* _Task to complete_
With the line containing "Verkaufe 2 Stück" as the start and the line containing "Татарстана получила около" as the end, transcribe that span of the entries below exactly, including both.

* _Data shown_
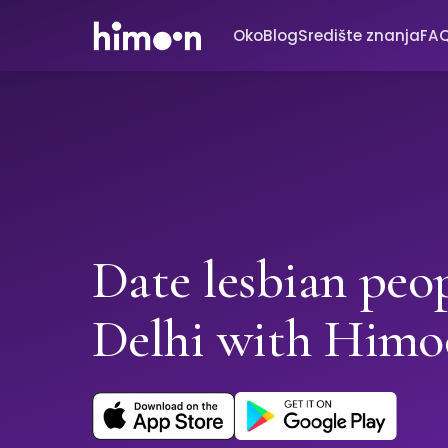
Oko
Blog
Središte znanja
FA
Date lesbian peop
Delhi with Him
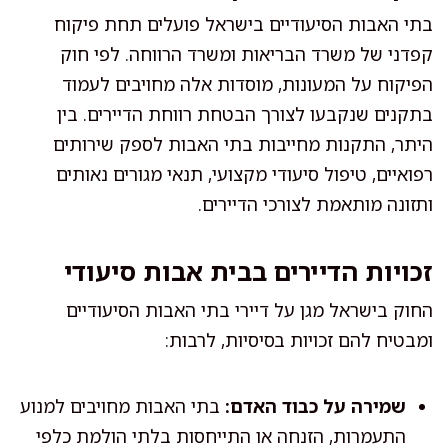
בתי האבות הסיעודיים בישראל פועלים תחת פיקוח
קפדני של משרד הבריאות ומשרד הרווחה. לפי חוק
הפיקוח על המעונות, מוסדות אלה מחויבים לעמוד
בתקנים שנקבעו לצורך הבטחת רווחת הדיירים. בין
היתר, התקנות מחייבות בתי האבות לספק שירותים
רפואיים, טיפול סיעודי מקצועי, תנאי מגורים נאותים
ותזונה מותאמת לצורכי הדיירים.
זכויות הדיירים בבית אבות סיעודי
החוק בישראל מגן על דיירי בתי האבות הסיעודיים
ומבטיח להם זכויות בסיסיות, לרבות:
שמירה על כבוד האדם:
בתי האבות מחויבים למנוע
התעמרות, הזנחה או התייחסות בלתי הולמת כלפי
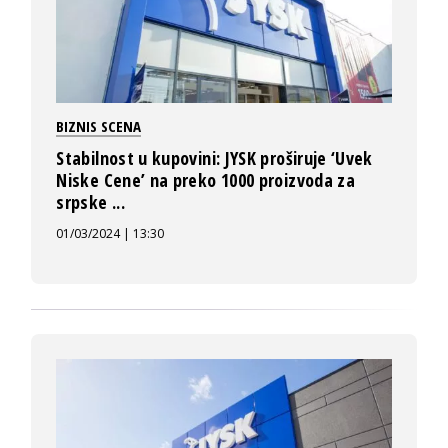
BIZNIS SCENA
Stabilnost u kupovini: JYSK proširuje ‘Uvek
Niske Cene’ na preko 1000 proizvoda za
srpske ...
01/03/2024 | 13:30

* * *

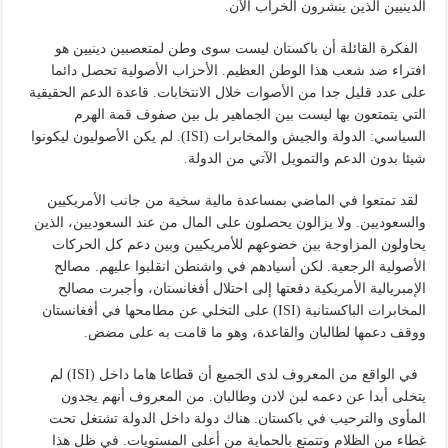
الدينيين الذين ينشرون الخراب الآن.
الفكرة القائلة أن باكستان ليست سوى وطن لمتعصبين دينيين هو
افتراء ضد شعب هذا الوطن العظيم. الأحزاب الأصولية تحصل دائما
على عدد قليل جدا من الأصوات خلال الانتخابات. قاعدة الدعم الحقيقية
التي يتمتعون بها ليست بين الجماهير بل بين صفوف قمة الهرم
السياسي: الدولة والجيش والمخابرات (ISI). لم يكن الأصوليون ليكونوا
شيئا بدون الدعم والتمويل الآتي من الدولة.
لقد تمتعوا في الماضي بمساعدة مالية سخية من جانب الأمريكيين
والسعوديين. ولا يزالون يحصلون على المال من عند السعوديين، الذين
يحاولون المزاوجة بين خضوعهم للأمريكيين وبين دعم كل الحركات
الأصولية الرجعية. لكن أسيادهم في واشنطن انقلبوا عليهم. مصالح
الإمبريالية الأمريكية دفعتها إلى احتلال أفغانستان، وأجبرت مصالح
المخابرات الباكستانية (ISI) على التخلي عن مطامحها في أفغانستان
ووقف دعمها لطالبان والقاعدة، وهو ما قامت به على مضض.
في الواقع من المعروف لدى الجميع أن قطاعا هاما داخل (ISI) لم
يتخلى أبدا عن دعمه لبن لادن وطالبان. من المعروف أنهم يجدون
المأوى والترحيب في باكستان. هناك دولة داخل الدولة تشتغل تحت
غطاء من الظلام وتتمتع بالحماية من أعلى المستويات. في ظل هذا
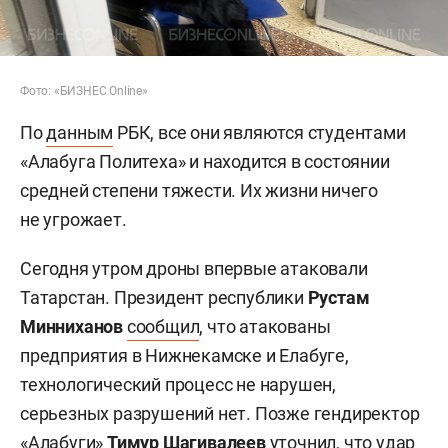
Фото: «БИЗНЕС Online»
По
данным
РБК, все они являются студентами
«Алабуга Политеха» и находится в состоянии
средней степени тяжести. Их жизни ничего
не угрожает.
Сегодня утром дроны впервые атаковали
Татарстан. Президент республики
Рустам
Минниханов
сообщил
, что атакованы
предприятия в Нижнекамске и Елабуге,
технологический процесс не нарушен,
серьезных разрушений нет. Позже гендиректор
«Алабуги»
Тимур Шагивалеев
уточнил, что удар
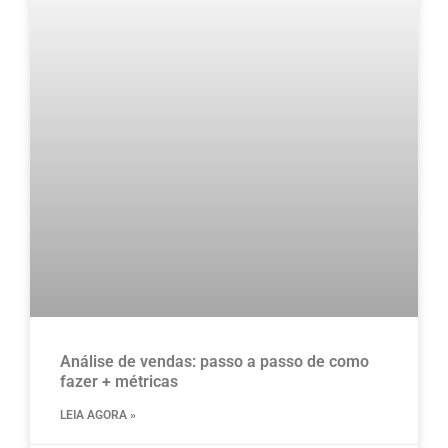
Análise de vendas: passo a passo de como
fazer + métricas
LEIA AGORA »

...

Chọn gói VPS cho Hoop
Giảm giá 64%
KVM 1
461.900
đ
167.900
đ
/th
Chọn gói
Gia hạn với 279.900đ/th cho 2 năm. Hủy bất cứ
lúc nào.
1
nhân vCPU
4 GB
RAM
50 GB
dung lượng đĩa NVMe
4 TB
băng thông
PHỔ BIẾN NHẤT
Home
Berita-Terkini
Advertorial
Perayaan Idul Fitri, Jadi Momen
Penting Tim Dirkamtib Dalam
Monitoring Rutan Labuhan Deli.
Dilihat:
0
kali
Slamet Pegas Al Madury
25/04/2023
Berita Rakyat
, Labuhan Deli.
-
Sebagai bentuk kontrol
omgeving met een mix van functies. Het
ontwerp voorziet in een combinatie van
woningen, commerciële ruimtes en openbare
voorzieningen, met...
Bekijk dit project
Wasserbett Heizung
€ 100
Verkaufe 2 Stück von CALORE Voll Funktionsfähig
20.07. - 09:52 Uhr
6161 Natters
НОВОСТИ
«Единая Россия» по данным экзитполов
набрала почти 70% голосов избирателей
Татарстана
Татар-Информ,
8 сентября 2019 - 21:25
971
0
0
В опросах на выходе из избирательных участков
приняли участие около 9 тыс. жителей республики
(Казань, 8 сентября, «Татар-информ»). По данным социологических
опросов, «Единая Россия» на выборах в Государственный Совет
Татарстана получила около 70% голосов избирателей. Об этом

* _Result below_
Verkaufe 2 Stück von CALORE Voll Funktionsfähig
20.07. - 09:52 Uhr
6161 Natters
НОВОСТИ
«Единая Россия» по данным экзитполов
набрала почти 70% голосов избирателей
Татарстана
Татар-Информ,
8 сентября 2019 - 21:25
971
0
0
В опросах на выходе из избирательных участков
приняли участие около 9 тыс. жителей республики
(Казань, 8 сентября, «Татар-информ»). По данным социологических
опросов, «Единая Россия» на выборах в Государственный Совет
Татарстана получила около 70% голосов избирателей. Об этом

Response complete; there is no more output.